=== Input for this task ===

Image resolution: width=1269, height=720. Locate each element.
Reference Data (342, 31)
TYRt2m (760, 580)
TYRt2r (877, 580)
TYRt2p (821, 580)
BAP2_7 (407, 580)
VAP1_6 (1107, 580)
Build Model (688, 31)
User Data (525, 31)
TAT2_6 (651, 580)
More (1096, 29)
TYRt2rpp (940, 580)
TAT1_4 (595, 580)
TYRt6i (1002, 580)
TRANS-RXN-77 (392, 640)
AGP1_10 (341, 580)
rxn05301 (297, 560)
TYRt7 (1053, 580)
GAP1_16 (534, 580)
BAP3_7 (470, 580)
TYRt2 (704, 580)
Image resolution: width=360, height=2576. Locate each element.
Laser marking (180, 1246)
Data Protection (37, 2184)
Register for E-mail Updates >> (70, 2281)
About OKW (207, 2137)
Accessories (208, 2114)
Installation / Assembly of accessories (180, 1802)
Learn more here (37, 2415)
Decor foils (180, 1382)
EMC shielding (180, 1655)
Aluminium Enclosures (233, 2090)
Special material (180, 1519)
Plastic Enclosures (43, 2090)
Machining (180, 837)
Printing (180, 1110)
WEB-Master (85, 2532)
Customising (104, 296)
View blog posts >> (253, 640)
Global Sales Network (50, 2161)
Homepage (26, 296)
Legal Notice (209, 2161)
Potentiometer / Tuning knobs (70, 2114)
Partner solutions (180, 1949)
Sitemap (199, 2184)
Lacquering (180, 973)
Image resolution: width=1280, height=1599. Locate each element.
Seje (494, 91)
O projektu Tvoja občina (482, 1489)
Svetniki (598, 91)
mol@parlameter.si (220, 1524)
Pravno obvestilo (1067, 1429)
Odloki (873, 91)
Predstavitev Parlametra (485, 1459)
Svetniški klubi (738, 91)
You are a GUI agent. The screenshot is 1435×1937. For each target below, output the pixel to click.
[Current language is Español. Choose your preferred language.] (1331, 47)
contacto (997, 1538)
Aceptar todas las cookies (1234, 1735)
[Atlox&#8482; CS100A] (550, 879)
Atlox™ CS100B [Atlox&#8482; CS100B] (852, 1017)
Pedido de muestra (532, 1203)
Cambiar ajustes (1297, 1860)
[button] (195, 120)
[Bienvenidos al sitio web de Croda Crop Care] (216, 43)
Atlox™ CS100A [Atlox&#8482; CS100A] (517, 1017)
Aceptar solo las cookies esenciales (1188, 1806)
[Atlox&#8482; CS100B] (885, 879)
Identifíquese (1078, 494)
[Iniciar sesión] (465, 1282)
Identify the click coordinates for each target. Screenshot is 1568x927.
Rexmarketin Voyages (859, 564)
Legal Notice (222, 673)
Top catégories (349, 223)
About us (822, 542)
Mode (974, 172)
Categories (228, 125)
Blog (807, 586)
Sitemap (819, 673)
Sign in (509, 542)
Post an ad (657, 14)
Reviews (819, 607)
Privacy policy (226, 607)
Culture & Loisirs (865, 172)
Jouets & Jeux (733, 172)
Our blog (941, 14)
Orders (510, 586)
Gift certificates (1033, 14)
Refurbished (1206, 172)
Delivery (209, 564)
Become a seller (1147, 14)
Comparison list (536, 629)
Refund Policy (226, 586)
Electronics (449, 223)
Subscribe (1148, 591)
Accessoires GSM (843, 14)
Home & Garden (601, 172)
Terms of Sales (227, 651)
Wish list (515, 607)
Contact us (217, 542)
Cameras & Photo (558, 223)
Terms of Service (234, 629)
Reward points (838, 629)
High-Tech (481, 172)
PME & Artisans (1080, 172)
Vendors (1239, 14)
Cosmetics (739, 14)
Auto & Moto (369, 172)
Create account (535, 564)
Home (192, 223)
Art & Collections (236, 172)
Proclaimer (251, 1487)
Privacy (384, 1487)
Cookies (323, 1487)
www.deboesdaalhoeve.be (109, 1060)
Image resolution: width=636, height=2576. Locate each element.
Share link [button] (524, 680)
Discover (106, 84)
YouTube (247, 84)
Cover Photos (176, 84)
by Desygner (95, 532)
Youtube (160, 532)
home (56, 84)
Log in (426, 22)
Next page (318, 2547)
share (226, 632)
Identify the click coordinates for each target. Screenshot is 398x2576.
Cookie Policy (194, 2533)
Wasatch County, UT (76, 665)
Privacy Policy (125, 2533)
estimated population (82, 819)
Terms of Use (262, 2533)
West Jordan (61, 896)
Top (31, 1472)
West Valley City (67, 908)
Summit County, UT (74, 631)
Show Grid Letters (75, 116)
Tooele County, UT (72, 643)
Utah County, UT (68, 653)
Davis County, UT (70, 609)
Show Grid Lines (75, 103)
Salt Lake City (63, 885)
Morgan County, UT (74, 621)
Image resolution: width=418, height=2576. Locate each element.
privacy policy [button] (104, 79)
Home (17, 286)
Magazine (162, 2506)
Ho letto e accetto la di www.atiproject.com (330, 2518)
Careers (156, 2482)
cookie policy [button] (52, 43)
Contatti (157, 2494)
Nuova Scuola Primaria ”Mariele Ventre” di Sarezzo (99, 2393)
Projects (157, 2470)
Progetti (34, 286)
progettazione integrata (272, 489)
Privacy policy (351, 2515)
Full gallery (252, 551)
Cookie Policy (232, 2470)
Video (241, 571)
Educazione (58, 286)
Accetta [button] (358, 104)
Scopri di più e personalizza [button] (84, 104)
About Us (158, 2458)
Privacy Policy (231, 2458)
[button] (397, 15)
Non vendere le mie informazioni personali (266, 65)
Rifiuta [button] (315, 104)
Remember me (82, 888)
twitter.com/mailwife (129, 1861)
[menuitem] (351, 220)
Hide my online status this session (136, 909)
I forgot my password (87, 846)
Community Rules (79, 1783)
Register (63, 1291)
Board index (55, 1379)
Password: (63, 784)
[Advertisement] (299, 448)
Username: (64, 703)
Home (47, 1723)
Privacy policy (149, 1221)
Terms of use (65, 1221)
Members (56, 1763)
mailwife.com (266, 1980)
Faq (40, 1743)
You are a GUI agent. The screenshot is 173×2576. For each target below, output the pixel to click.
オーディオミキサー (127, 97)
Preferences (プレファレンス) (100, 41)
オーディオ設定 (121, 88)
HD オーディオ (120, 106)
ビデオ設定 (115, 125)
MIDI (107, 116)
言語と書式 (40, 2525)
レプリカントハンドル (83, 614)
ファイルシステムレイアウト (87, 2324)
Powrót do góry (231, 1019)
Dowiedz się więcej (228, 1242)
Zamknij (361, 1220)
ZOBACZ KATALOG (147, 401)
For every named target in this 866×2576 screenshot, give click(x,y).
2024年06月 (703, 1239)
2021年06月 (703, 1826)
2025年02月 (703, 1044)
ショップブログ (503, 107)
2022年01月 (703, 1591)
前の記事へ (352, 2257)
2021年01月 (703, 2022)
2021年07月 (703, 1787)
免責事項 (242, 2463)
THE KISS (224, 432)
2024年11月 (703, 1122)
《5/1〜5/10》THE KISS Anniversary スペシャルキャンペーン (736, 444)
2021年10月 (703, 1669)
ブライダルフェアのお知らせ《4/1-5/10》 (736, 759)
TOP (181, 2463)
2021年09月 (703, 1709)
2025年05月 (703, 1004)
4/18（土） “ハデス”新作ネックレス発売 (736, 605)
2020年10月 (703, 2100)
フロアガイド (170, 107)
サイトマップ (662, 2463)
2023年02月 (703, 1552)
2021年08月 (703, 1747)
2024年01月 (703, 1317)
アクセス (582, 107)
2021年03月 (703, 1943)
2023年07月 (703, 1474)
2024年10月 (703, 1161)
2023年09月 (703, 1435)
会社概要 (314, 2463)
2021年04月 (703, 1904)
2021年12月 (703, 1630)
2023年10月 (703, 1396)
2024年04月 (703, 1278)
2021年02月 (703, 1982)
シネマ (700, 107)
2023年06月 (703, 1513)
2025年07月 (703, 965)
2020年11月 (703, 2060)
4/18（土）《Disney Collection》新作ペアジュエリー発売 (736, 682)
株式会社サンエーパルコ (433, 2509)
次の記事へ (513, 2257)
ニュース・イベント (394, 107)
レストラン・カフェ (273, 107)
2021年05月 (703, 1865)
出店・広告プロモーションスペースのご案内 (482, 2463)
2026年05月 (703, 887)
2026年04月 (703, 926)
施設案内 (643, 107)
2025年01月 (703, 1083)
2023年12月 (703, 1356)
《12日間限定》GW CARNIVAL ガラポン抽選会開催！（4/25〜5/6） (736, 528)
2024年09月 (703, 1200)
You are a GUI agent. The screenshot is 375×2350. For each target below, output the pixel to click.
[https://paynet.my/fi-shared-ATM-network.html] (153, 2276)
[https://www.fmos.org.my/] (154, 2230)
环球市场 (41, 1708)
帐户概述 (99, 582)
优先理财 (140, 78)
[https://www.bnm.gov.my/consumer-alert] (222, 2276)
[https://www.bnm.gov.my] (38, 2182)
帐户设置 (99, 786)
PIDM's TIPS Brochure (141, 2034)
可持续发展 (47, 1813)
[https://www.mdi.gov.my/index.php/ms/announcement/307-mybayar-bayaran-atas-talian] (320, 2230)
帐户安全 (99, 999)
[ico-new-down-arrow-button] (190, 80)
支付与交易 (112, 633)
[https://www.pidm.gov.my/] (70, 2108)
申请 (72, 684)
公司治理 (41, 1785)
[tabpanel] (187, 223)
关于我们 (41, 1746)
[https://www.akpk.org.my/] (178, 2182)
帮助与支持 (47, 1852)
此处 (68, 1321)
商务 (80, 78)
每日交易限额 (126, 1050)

===

» **Work instructions**
Both end lines included, restate word for word the lines above from the line with "Educazione (58, 286)" to the line with "Remember me (82, 888)", and nothing else.

» **Task solution**
Educazione (58, 286)
Accetta [button] (358, 104)
Scopri di più e personalizza [button] (84, 104)
About Us (158, 2458)
Privacy Policy (231, 2458)
[button] (397, 15)
Non vendere le mie informazioni personali (266, 65)
Rifiuta [button] (315, 104)
Remember me (82, 888)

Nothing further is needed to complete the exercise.